Collected data entries:
========================================

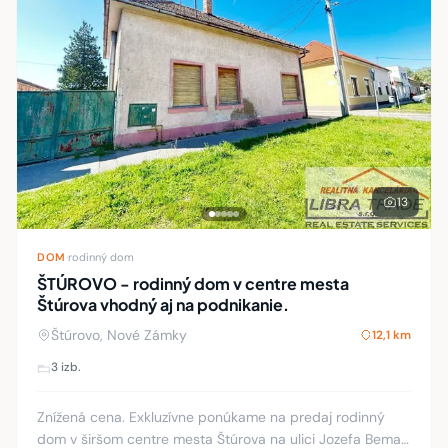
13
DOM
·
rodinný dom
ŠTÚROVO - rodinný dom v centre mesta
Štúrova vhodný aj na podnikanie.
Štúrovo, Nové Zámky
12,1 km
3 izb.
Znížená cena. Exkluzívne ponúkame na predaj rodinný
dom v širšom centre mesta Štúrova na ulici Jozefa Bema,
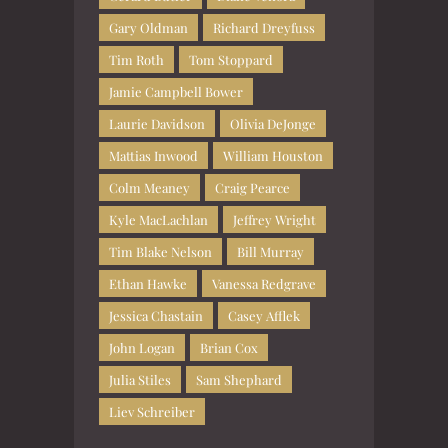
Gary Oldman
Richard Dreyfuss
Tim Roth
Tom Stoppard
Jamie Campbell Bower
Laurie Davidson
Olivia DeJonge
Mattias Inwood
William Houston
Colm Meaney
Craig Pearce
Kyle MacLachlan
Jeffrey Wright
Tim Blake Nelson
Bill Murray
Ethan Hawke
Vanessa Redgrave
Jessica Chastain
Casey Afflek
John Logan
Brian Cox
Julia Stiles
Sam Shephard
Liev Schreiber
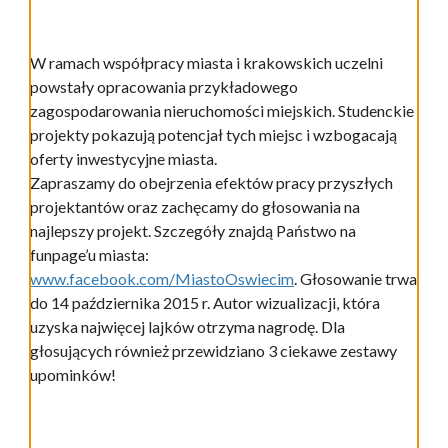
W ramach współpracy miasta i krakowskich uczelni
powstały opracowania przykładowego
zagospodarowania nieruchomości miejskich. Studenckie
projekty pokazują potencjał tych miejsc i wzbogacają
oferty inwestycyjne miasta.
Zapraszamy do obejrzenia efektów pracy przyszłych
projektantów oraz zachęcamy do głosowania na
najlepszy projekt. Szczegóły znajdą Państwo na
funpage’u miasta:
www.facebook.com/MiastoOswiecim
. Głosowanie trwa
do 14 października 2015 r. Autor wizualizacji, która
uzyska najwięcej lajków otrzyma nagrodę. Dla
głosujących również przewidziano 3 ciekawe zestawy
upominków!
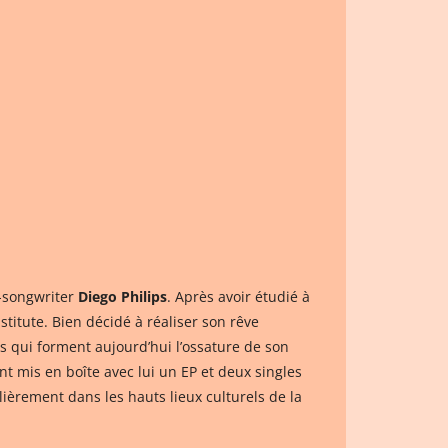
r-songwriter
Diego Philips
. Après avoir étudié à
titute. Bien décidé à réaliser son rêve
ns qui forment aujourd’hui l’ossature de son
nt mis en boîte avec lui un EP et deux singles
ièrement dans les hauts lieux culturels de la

========================================

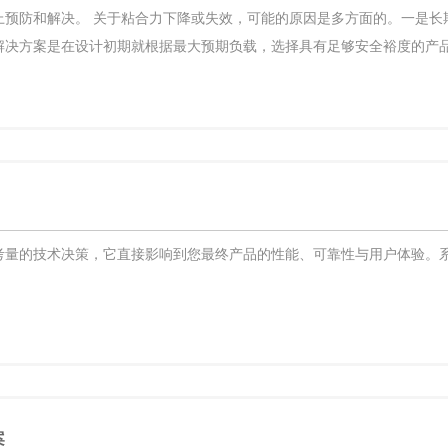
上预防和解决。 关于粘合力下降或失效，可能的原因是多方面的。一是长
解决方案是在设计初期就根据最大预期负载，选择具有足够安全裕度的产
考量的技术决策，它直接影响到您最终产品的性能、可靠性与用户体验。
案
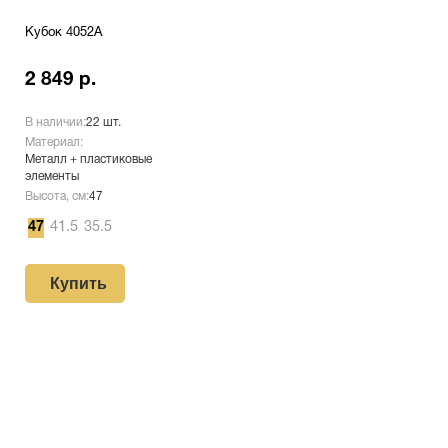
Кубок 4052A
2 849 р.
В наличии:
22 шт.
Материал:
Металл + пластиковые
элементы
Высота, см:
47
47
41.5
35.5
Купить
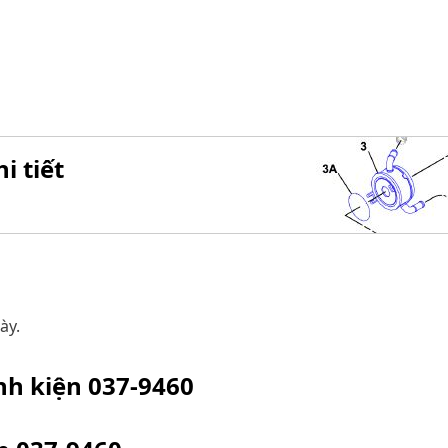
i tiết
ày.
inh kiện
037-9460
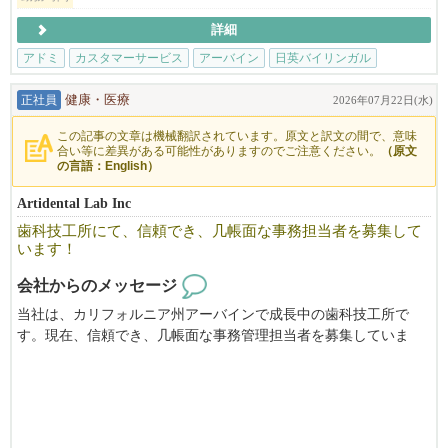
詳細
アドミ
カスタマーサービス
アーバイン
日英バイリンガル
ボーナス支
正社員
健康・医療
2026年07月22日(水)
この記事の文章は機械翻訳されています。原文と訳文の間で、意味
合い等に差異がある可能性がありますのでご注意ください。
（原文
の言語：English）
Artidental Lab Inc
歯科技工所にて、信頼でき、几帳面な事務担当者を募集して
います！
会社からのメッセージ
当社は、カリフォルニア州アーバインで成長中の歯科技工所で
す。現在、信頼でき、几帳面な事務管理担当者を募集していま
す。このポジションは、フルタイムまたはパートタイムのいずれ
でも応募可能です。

========================================

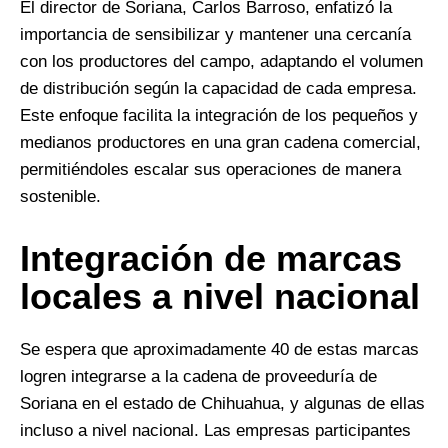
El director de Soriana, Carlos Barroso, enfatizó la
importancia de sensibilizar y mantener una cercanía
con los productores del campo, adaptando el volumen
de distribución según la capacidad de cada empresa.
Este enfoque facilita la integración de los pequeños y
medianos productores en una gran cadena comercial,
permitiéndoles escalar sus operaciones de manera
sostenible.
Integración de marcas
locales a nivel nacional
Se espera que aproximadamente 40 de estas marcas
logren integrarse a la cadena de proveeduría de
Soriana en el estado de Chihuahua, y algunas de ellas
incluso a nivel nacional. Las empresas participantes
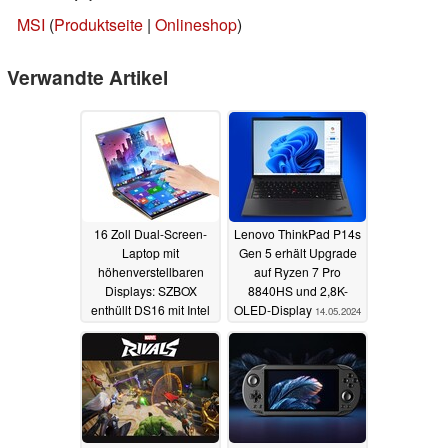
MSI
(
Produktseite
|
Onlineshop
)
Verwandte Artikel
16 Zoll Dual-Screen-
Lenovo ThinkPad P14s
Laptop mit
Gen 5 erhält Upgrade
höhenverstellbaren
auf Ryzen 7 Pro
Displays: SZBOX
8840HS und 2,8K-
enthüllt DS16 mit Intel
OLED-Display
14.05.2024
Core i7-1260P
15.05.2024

========================================

Problem details: With "marcas" as the search string, filter the records and return each line that has it.

Answer to the exercise:
Integración de marcas
Se espera que aproximadamente 40 de estas marcas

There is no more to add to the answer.